Iraqi and U.S. troops chased militants in and out of alleys and conducted house-to-house searches Wednesday in a central Baghdad neighborhood, a day after fierce fighting that killed 50 insurgents.
An Iraqi Army officer said 15 suspects had been arrested in Baghdad's troubled Haifa Street section. He spoke on condition of anonymity because of security concerns.
For U.S. troops, today was business as usual, reports CBS News chief foreign correspondent Lara Logan, even as their commander in chief prepared to tell the nation the strategy they're carrying out now is not working.
That's not something soldiers from the 1st Cavalry Division could afford to think about, as they supported their Iraqi Army partners on a joint patrol through the most dangerous Sunni neighborhood in Baghdad.
The Haifa Street region has come under attack by Americans several times in the war, only to see the return of militant gunmen when the military pressure eased.
Also Wednesday, the U.S. military said three soldiers had died from combat wounds in Iraq.
A Task Force Lightning soldier assigned to 3rd Brigade Combat Team, 1st Cavalry Division died Tuesday from a gunshot wound sustained in the Diyala province northeast of Baghdad, the military said in a statement.
Two more soldiers died the same day in Iraq's western Anbar Province, another statement said.

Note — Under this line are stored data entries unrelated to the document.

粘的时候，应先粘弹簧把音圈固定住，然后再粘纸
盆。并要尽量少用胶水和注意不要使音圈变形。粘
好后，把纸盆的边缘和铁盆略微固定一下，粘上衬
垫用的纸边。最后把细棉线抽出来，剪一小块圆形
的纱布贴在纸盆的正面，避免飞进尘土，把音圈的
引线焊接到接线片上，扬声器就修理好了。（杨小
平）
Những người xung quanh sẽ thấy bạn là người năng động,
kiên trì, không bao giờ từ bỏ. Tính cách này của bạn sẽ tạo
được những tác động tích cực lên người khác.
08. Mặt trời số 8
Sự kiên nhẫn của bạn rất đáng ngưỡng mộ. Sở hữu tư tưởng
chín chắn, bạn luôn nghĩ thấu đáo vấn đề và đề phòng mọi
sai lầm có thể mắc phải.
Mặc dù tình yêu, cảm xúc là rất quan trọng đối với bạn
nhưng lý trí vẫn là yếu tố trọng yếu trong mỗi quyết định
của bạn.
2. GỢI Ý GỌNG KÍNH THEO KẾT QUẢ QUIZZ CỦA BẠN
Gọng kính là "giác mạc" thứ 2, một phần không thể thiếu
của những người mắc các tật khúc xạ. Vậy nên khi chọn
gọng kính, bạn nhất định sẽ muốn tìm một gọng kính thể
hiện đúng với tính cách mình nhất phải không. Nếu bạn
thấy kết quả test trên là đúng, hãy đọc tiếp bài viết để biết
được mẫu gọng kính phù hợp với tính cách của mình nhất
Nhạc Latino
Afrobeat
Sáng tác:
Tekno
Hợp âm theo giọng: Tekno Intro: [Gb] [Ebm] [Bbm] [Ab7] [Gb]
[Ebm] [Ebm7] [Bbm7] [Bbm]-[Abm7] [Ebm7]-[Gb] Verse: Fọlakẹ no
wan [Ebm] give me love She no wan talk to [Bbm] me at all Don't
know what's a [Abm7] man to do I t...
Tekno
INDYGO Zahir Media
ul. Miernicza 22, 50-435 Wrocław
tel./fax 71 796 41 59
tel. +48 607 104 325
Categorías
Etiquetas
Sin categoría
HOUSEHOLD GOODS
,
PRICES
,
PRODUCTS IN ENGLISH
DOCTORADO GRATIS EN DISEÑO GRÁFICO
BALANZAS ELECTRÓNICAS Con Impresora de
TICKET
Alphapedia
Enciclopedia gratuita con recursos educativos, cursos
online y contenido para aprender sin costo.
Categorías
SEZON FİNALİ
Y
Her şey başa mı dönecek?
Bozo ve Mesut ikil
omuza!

One was assigned to the 1st Marine Expeditionary Force Headquarters Group, and one was assigned to 1st Brigade, 1st Armored Division.

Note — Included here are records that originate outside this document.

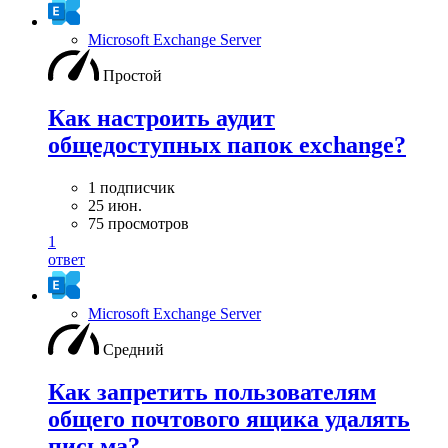
Microsoft Exchange Server
Простой
Как настроить аудит
общедоступных папок exchange?
1 подписчик
25 июн.
75 просмотров
1
ответ
Microsoft Exchange Server
Средний
Как запретить пользователям
общего почтового ящика удалять
письма?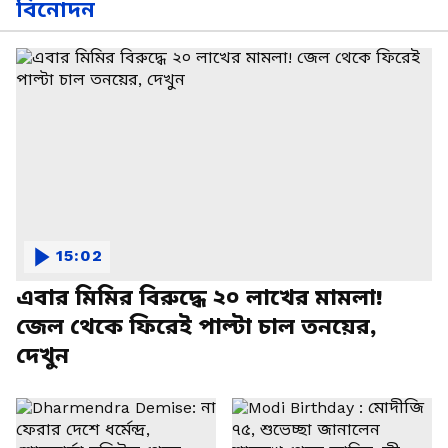
বিনোদন
15:02
এবার মিমির বিরুদ্ধে ২০ লাখের মামলা!
জেল থেকে ফিরেই পাল্টা চাল তনয়ের,
দেখুন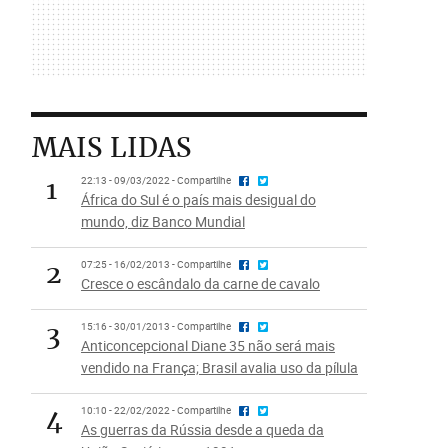
MAIS LIDAS
1
22:13 - 09/03/2022 - Compartilhe
África do Sul é o país mais desigual do
mundo, diz Banco Mundial
2
07:25 - 16/02/2013 - Compartilhe
Cresce o escândalo da carne de cavalo
3
15:16 - 30/01/2013 - Compartilhe
Anticoncepcional Diane 35 não será mais
vendido na França; Brasil avalia uso da pílula
4
10:10 - 22/02/2022 - Compartilhe
As guerras da Rússia desde a queda da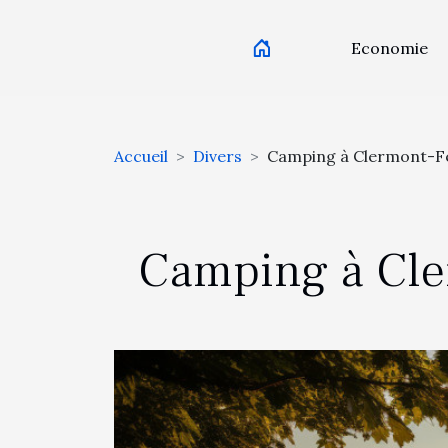
Economie
Accueil
Divers
Camping à Clermont-Fer
Camping à Cler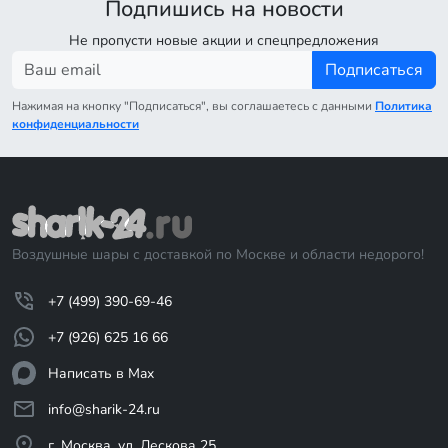
Подпишись на новости
Не пропусти новые акции и спецпредложения
Подписаться
Нажимая на кнопку "Подписаться", вы соглашаетесь с данными
Политика
конфиденциальности
Воздушные шары с доставкой по Москве и области недорого!
+7 (499) 390-69-46
+7 (926) 625 16 66
Написать в Max
info@sharik-24.ru
г. Москва, ул. Лескова 25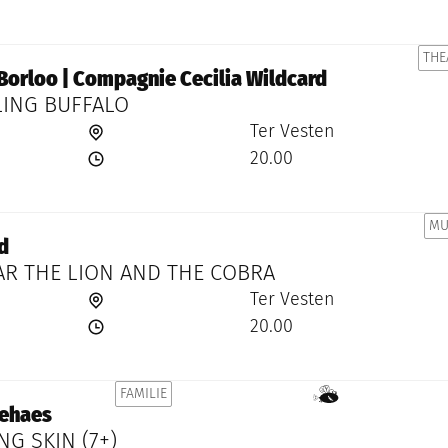
dcard
THE
Borloo | Compagnie Cecilia Wildcard
ING BUFFALO
Ter Vesten
20.00
MU
d
AAR THE LION AND THE COBRA
Ter Vesten
20.00
FAMILIE
Samen met kinderen eropuit!
ehaes
G SKIN (7+)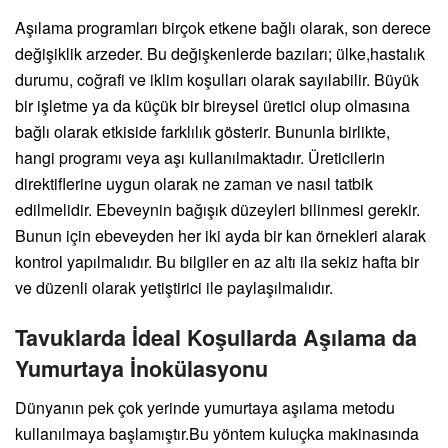
Aşılama programları birçok etkene bağlı olarak, son derece
değişiklik arzeder. Bu değişkenlerde bazıları; ülke,hastalık
durumu, coğrafi ve iklim koşulları olarak sayılabilir. Büyük
bir işletme ya da küçük bir bireysel üretici olup olmasına
bağlı olarak etkiside farklılık gösterir. Bununla birlikte,
hangi programı veya aşı kullanılmaktadır. Üreticilerin
direktiflerine uygun olarak ne zaman ve nasıl tatbik
edilmelidir. Ebeveynin bağışık düzeyleri bilinmesi gerekir.
Bunun için ebeveyden her iki ayda bir kan örnekleri alarak
kontrol yapılmalıdır. Bu bilgiler en az altı ila sekiz hafta bir
ve düzenli olarak yetiştirici ile paylaşılmalıdır.
Tavuklarda İdeal Koşullarda Aşılama da
Yumurtaya İnokülasyonu
Dünyanın pek çok yerinde yumurtaya aşılama metodu
kullanılmaya başlamıştır.Bu yöntem kuluçka makinasında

All three names were withheld pending family notification.
In other developments:
A prominent hard-line leader of Iraq's Sunni Arabs lashed out against new security plans by Mr. Bush and Iraq's prime minister, saying in an interview published Wednesday that they were plotting to kill Sunnis.
Iraqi Defense Minister Abdul-Qader al-Obaidi said the new security plan announced by Prime Minister Nouri al-Maliki days earlier had three or four phases, and that "the first stage has already begun."
Al-Obaidi did not elaborate on what steps the government had taken or say whether the Haifa Street operation was part of the security plan. He said that offensive was launched in response to the killings of 27 people there on Saturday.
"This is what made us decide to go into Haifa street," al-Obaidi told The Associated Press. He added that at least seven foreign Arabs were captured, including some who entered Iraq recently.
An Iraqi Army general, speaking on condition of anonymity because of the sensitivity of the plan, said the Haifa Street battle was not part of the new Baghdad security plan.
U.S. tanks lined the streets in the neighborhood, a militant Sunni Arab stronghold located just north of the heavily fortified Green Zone — home to the U.S. Embassy and other facilities.
Haifa Street is a broad, two-lane thoroughfare that stretches northwest from the Green Zone through the heart of Baghdad, along the Tigris River. Apartment buildings as high as 10 stories line the street, with retail space on the ground level.
The banks of the Tigris peak through over squat houses on the street's eastern side.
A well-to-do enclave under Saddam Hussein, many prominent Baathists made their homes there. Now the neighborhood has fallen into disrepair, and discount shops have replaced upscale boutiques. Some storefronts are shuttered altogether.
Al-Maliki aides have said the assault would target Sunni insurgents first, rather than Shiite Muslim militiamen blamed in sectarian killings.
In an interview published Wednesday, Sunni leader Harith al-Dhari — head of the influential Association of Muslims Scholars, a group with ties to some Sunni insurgents — said the offensive would not provide balanced security.
"This government has taken as its job to slaughter, arrest, abduct and displace (Sunnis). It is not taking its responsibility for a real security or economy or even providing services for the Iraqi people," al-Dhari was quoted by the Saudi newspaper Al-Watan as saying.
"Now they want to implement the new security plan with the collaboration of the American president George Bush," he added.
U.S. officials have said the additional U.S. troops deployed under Mr. Bush's new strategy would work with Iraqi troops to put down both Sunni insurgents and Shiite militiamen.
But al-Dhari, who left Iraq for Jordan after al-Maliki's government accused him of inciting terrorism, said the security plans were intended to target the Sunni minority.
"This security plan intends to attack and besiege (Sunni) villages and cities, to arrest and eliminate the youths who are thought to be with the resistance, or potential insurgents," he said.